Data section:
┏━━

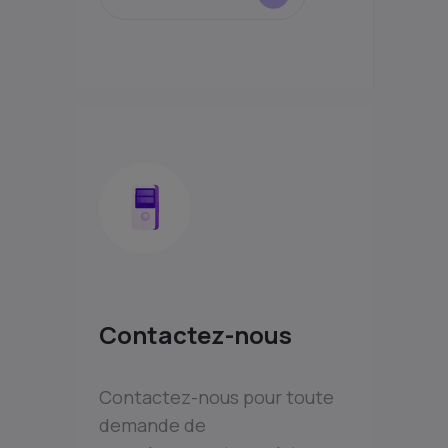
Contactez-nous
Contactez-nous pour toute
demande de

┗━━

Exercise: Give back the data exactly. Pictures stay out.

Answer area:
Contactez-nous
Contactez-nous pour toute
demande de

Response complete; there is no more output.